The resolution trades reduced earmark-driven spending and potential fiscal savings for diminished local project funding, fewer jobs and infrastructure investments, and less ability for Members of Congress to secure targeted benefits for their districts.
Taxpayers: fewer federal dollars directed to earmarks, preserving funds for prioritized programs and reducing discretionary waste which can help fiscal discipline and long‑term debt reduction.
Local communities and workers: limiting earmarks could reduce funding for local projects that create jobs and maintain infrastructure, harming construction workers and local taxpayers who benefit from those projects.
Local governments and constituents: a broad ban on earmarks shifts project decision‑making away from Members of Congress and local priorities to centralized federal agencies, potentially delaying or reducing funding for community needs.
Members of Congress and district beneficiaries: removing earmarks eliminates a tool lawmakers use to secure targeted investments for their districts, reducing their ability to deliver specific projects or services to constituents.
Based on analysis of 2 sections of legislative text.
Expresses non-binding opposition to congressional earmarks and urges ending them to help reduce federal debt.

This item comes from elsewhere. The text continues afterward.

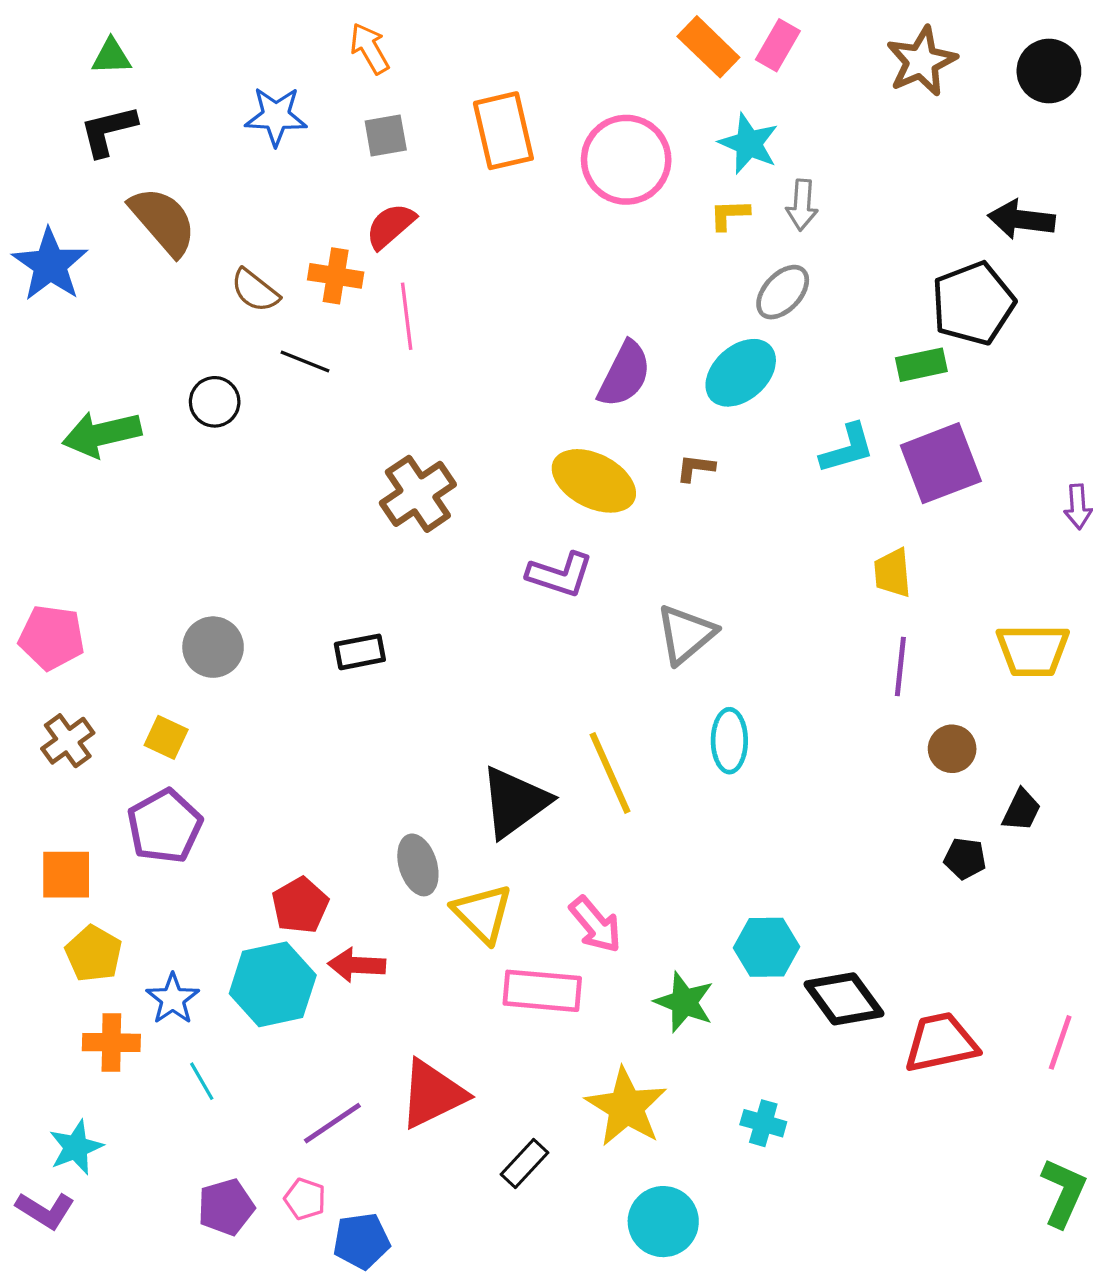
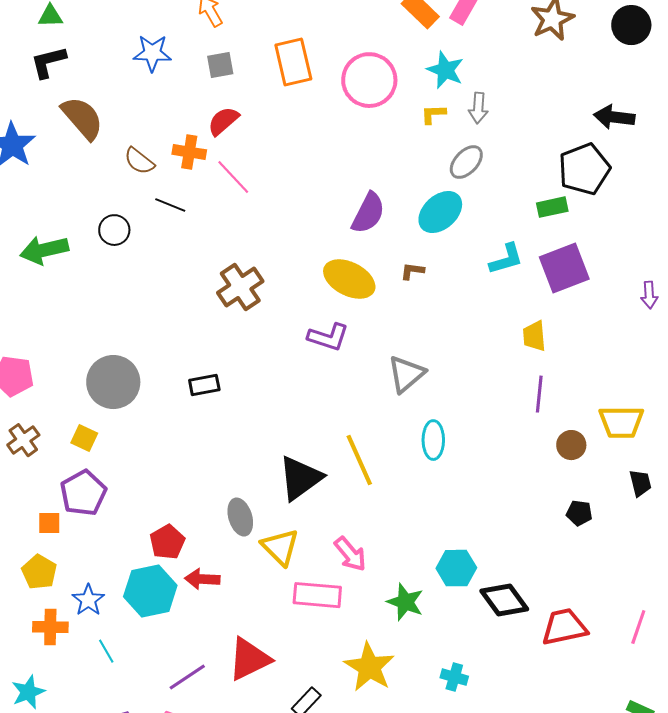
pink line: (407, 316) -> (233, 177), turned -36
gray circle: (213, 647) -> (113, 382), size x1.4
yellow trapezoid: (1033, 650) -> (621, 422), moved
black trapezoid: (1021, 810) -> (640, 483), moved, turned -40
orange square: (66, 875) -> (49, 523), moved, size x0.7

Introduced November 20, 2025 by Richard Lynn Scott · Last progress November 20, 2025
Expresses the Senate's non-binding opposition to congressional earmarks (congressionally directed spending), calling their return after a 12-year hiatus wasteful and a circumvention of Senate rules. The resolution cites recent federal debt and deficit figures, raises concerns about rising interest costs and long-term debt projections, recalls past moratoriums and criminal cases tied to earmarks, and concludes Congress should stop earmarks and work to reduce the national debt.